Fritz Lang's prescient masterpiece and first sound effort M continues to haunt the conscience of the Film Forum as its two week booking unspools. The man rarely got better than this, and some would swap rarely for never, but I hold out making this my Pick because I can only do it once and I wanna make it special. That didn't sound right, but emotive expression over Lang never does.
The Mid-Manhattan Library's Three Auteurs series proceeds apace with this month's object of tribute, Andrei Tarkovsky, presenting his 70's masterpiece STALKER. A cool Dickian sci-fi about stimulation emotional and otherwise involving a set of characters desperately staving off oblivion without realizing the world's ended already, HOW could I pass this flick up as my Pick? Especially when a literal one-step journey outside your doorframe would present the same vision today. Okay, I'm kidding, I don't wanna take this long unending winter's brutality out on A-Tark, but I also choose not to award him my Pick today, if only because the title of the flick I've chosen and the bathing suit worn by its lead are SO much more appealing.

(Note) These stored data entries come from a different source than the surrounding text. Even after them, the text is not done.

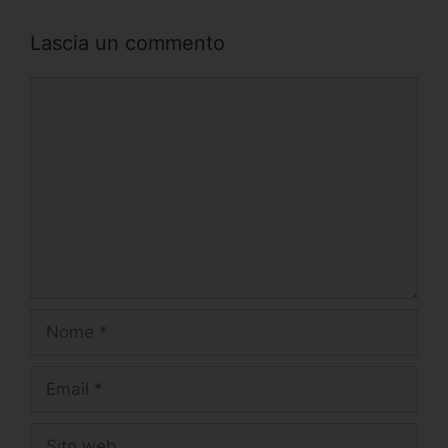
Lascia un commento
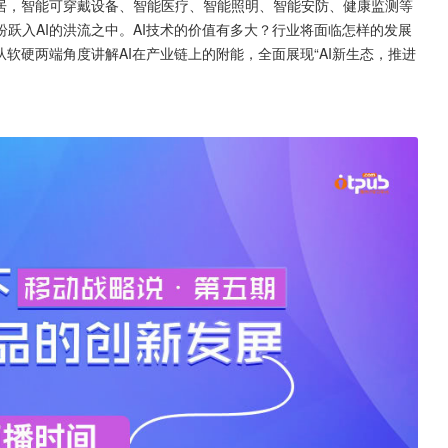
家居，智能可穿戴设备、智能医疗、智能照明、智能安防、健康监测等
跃入AI的洪流之中。AI技术的价值有多大？行业将面临怎样的发展
软硬两端角度讲解AI在产业链上的附能，全面展现“AI新生态，推进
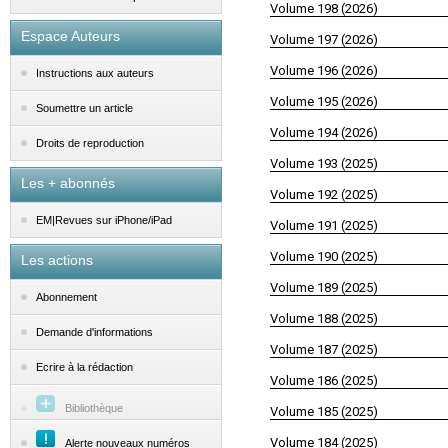
Volume 198 (2026)
Espace Auteurs
Volume 197 (2026)
Volume 196 (2026)
Instructions aux auteurs
Volume 195 (2026)
Soumettre un article
Volume 194 (2026)
Droits de reproduction
Volume 193 (2025)
Les + abonnés
Volume 192 (2025)
EM|Revues sur iPhone/iPad
Volume 191 (2025)
Volume 190 (2025)
Les actions
Volume 189 (2025)
Abonnement
Volume 188 (2025)
Demande d'informations
Volume 187 (2025)
Ecrire à la rédaction
Volume 186 (2025)
Bibliothèque
Volume 185 (2025)
Volume 184 (2025)
Alerte nouveaux numéros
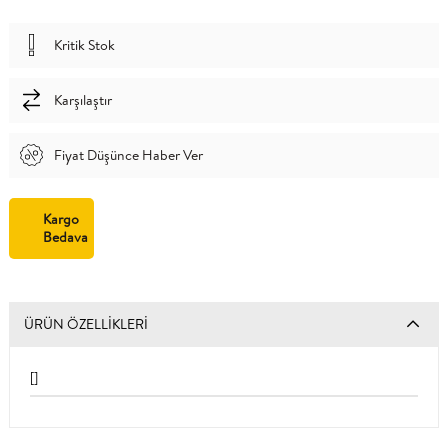
Kritik Stok
Karşılaştır
Fiyat Düşünce Haber Ver
Kargo
Bedava
ÜRÜN ÖZELLIKLERI
[]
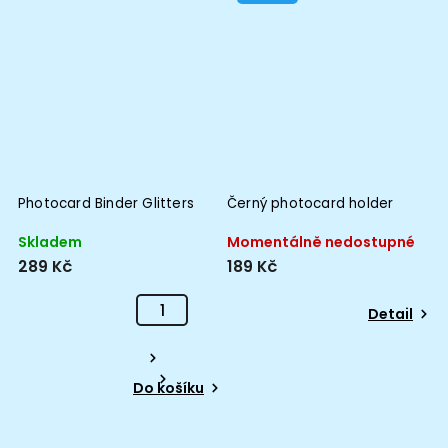
M
Photocard Binder Glitters
Černý photocard holder
TS
Skladem
Momentálně nedostupné
289 Kč
189 Kč
Detail
Do košíku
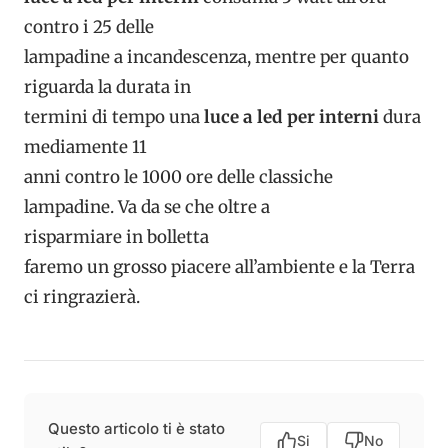
contro i 25 delle
lampadine a incandescenza, mentre per quanto
riguarda la durata in
termini di tempo una
luce a led per interni
dura
mediamente 11
anni contro le 1000 ore delle classiche
lampadine. Va da se che oltre a
risparmiare in bolletta
faremo un grosso piacere all’ambiente e la Terra
ci ringrazierà.
Questo articolo ti è stato
Si
No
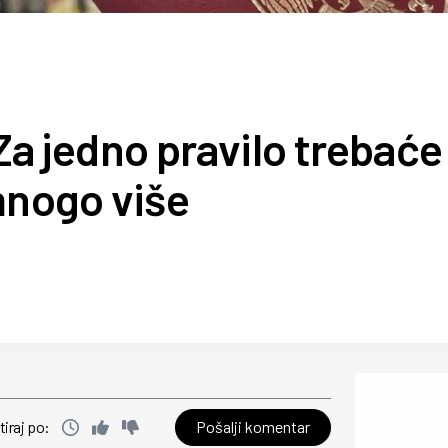
: Za jedno pravilo trebać
mnogo više
Pošalji komentar
tiraj po:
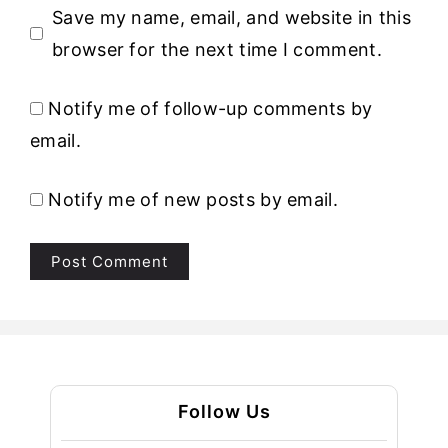
Save my name, email, and website in this
browser for the next time I comment.
Notify me of follow-up comments by
email.
Notify me of new posts by email.
Follow Us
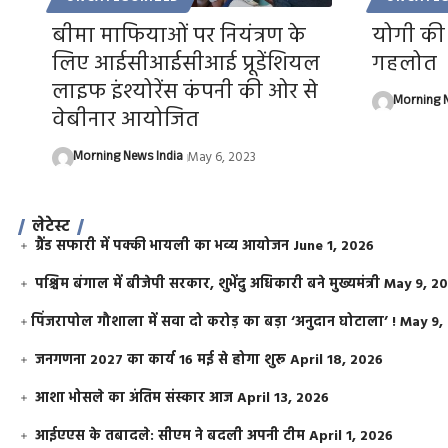
बीमा माफियाओं पर नियंत्रण के
योगी की 
लिए आईसीआईसीआई प्रूडेंशियल
गहलोत
लाइफ इंश्योरेंस कंपनी की ओर से
Morning N
वेबीनार आयोजित
Morning News India
May 6, 2023
लेटेस्ट
ग्रैंड सफारी में पक्की भायली का भव्य आयोजन
June 1, 2026
पश्चिम बंगाल में बीजेपी सरकार, शुभेंदु अधिकारी बने मुख्यमंत्री
May 9, 2
​पिंजरापोल गौशाला में सवा दो करोड़ का बड़ा ‘अनुदान घोटाला’ !
May 9,
जनगणना 2027 का कार्य 16 मई से होगा शुरू
April 18, 2026
आशा भोसले का अंतिम संस्कार आज
April 13, 2026
आईएएस के तबादले: सीएम ने बदली अपनी टीम
April 1, 2026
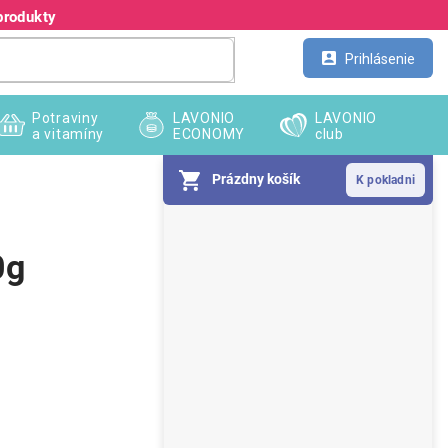
produkty
Kontakt
Veľkoobchod
Prihlásenie
Potraviny
LAVONIO
LAVONIO
a vitamíny
ECONOMY
club
Prázdny košík
B
o
č
0g
n
ý
p
a
n
e
l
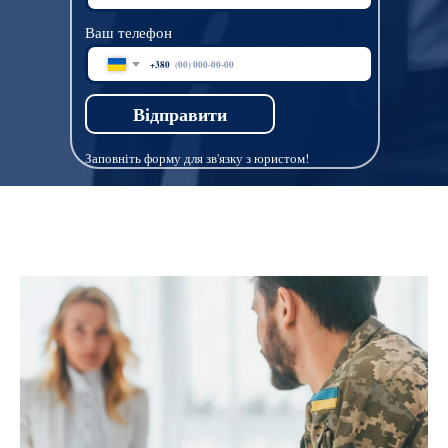
Ваш телефон
+380
Відправити
Заповніть форму для зв'язку з юристом!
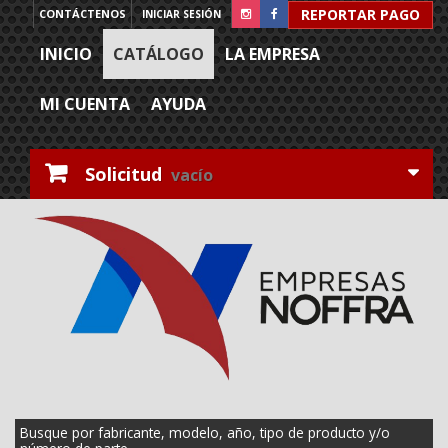
REPORTAR PAGO
CONTÁCTENOS
INICIAR SESIÓN
INICIO
CATÁLOGO
LA EMPRESA
MI CUENTA
AYUDA
Solicitud
vacío
Busque por fabricante, modelo, año, tipo de producto y/o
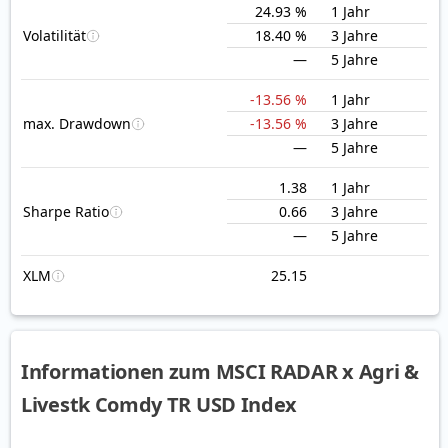
24.93 %
1 Jahr
Volatilität
18.40 %
3 Jahre
—
5 Jahre
-13.56 %
1 Jahr
max. Drawdown
-13.56 %
3 Jahre
—
5 Jahre
1.38
1 Jahr
Sharpe Ratio
0.66
3 Jahre
—
5 Jahre
XLM
25.15
Informationen zum MSCI RADAR x Agri &
Livestk Comdy TR USD Index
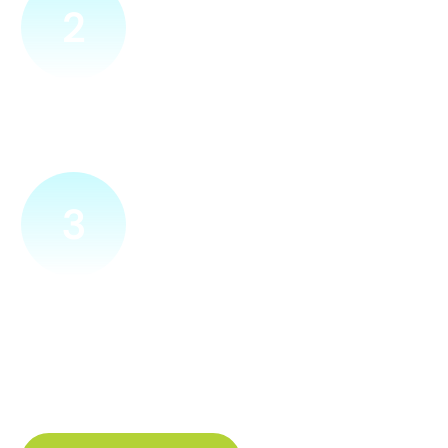
2
Přijedeme za vámi
Náš technik přijede na vámi zvolené místo. Po prohlídce
vám sdělí veškeré informace ohledně připojení.
3
Zapojíme a zprovozníme
Pokud si plácneme, přípojku zapojíme buďto hned
a nebo si domluvíme jiný termín. Náš internet
tak budete mít do několika dnů od objednání.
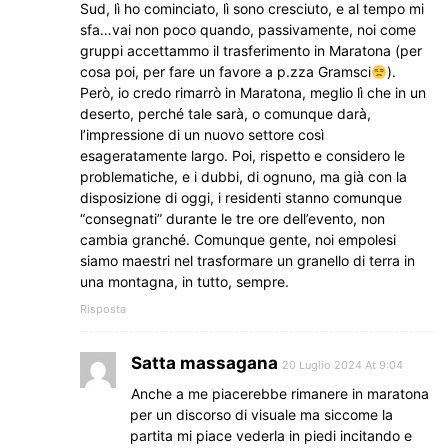
Sud, lì ho cominciato, lì sono cresciuto, e al tempo mi
sfa…vai non poco quando, passivamente, noi come
gruppi accettammo il trasferimento in Maratona (per
cosa poi, per fare un favore a p.zza Gramsci
).
Però, io credo rimarrò in Maratona, meglio lì che in un
deserto, perché tale sarà, o comunque darà,
l’impressione di un nuovo settore così
esageratamente largo. Poi, rispetto e considero le
problematiche, e i dubbi, di ognuno, ma già con la
disposizione di oggi, i residenti stanno comunque
“consegnati” durante le tre ore dell’evento, non
cambia granché. Comunque gente, noi empolesi
siamo maestri nel trasformare un granello di terra in
una montagna, in tutto, sempre.
Risposta
Satta massagana
20 Luglio 2024 At 9:04
Anche a me piacerebbe rimanere in maratona
per un discorso di visuale ma siccome la
partita mi piace vederla in piedi incitando e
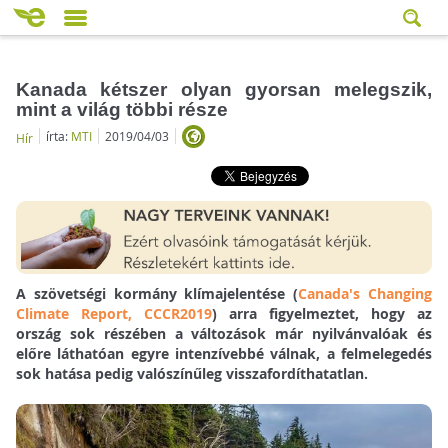
Kanada kétszer olyan gyorsan melegszik,
mint a világ többi része
írta:
MTI
2019/04/03
Hír
A szövetségi kormány klímajelentése (
Canada's Changing
Climate Report, CCCR2019
) arra figyelmeztet, hogy az
ország sok részében a változások már nyilvánvalóak és
előre láthatóan egyre intenzívebbé válnak, a felmelegedés
sok hatása pedig valószínűleg visszafordíthatatlan.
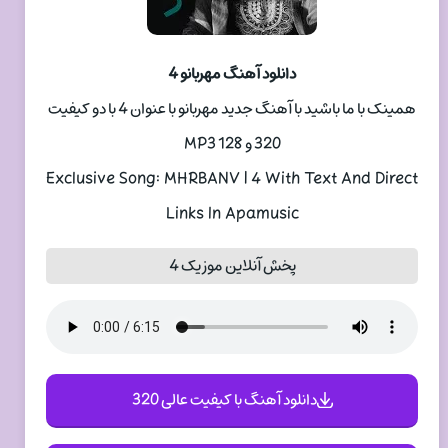
دانلود آهنگ مهربانو 4
همینک با ما باشید با آهنگ جدید مهربانو با عنوان 4 با دو کیفیت
320 و 128 MP3
Exclusive Song: MHRBANV | 4 With Text And Direct
Links In Apamusic
پخش آنلاین موزیک 4
دانلود آهنگ با کیفیت عالی 320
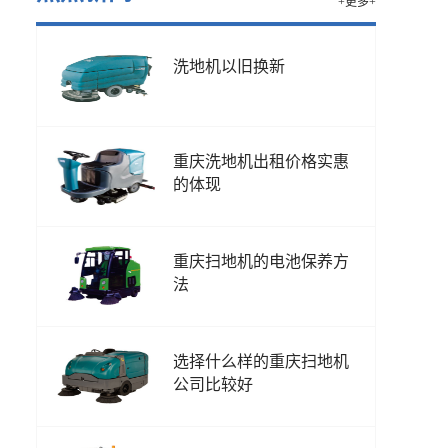
+更多+
洗地机以旧换新
重庆洗地机出租价格实惠
的体现
重庆扫地机的电池保养方
法
选择什么样的重庆扫地机
公司比较好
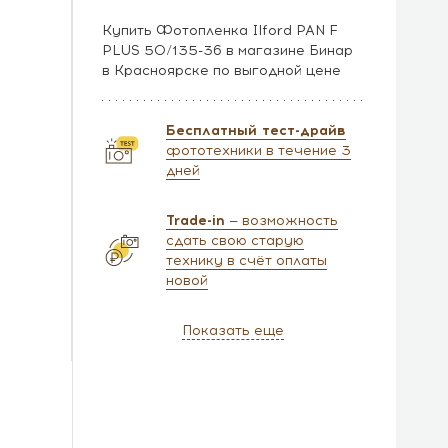
Купить Фотопленка Ilford PAN F
PLUS 50/135-36 в магазине Бинар
в Красноярске по выгодной цене
Бесплатный тест-драйв
фототехники в течение 3
дней
Trade-in
— возможность
сдать свою старую
технику в счёт оплаты
новой
Показать еще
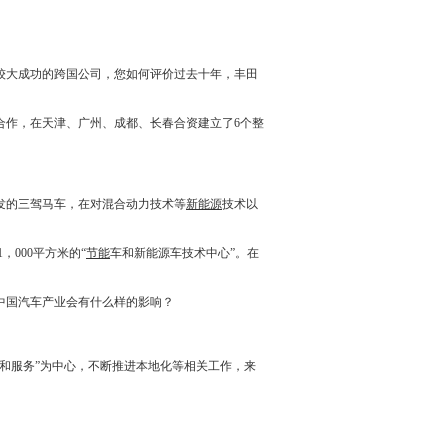
较大成功的跨国公司，您如何评价过去十年，
丰田
合作，在天津、广州、成都、长春合资建立了6个整
发的三驾马车，在对混合动力技术等
新能源
技术以
000平方米的“
节能
车和
新能源
车技术中心”。在
中国汽车产业会有什么样的影响？
和服务”为中心，不断推进本地化等相关工作，来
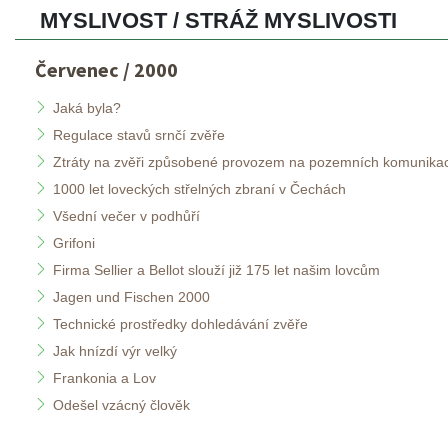
MYSLIVOST / STRÁŽ MYSLIVOSTI 
Červenec / 2000
Jaká byla?
Regulace stavů srnčí zvěře
Ztráty na zvěři způsobené provozem na pozemních komunika
1000 let loveckých střelných zbraní v Čechách
Všední večer v podhůří
Grifoni
Firma Sellier a Bellot slouží již 175 let našim lovcům
Jagen und Fischen 2000
Technické prostředky dohledávání zvěře
Jak hnízdí výr velký
Frankonia a Lov
Odešel vzácný člověk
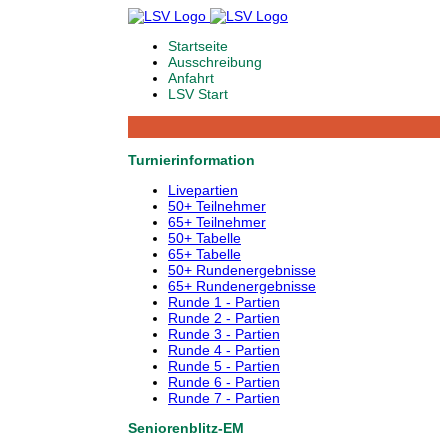
Startseite
Ausschreibung
Anfahrt
LSV Start
Turnierinformation
Livepartien
50+ Teilnehmer
65+ Teilnehmer
50+ Tabelle
65+ Tabelle
50+ Rundenergebnisse
65+ Rundenergebnisse
Runde 1 - Partien
Runde 2 - Partien
Runde 3 - Partien
Runde 4 - Partien
Runde 5 - Partien
Runde 6 - Partien
Runde 7 - Partien
Seniorenblitz-EM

Here is the list of the talent that worked on this film I choose today; Liz Taylor, Katherine Hepburn, Monty Clift, Mercedes McCambridge, and Albert Dekker in front of the camera, Jospeh L. Mankiewicz, Sam Spiegel, Tennessee Williams and Gore Vidal behind it. Foolproof right? Guess so, because apparently there were a lot of fools butting heads on this project. Taylor fought for her friend Clift's casting, making a return to film after his notorious car accident, and his percieved mistreatment at Mankewicz's hands is rumored to have provoked Hepburn to spit on her director once the flick wrapped. All three contributors to the story, Williams, Vidal and Mank, blamed each other in turn for what they felt was an awful resulting effort, never mind the fact that it was a box office hit. Original composer Malcolm Arnold withdrew from the film over its themes Freudian and homosexual. As if he didn't see Tennessee Williams' name attached. All the tumult offscreen can be palpably felt onscreen, and I consider this one of the most surehandedly assembled postwar melodramas, reflective of times increasingly permissive culturally and decreasingly important in terms of studio influence. Plus, La Liz looks absolutely hubba in that bathing suit. Well she does.
SUDDENLY LAST SUMMER screens for the first of its three day run as part of MOMA's Auteurist History of Film series. Wanna bring the warm weather on early, head to this screening sez me!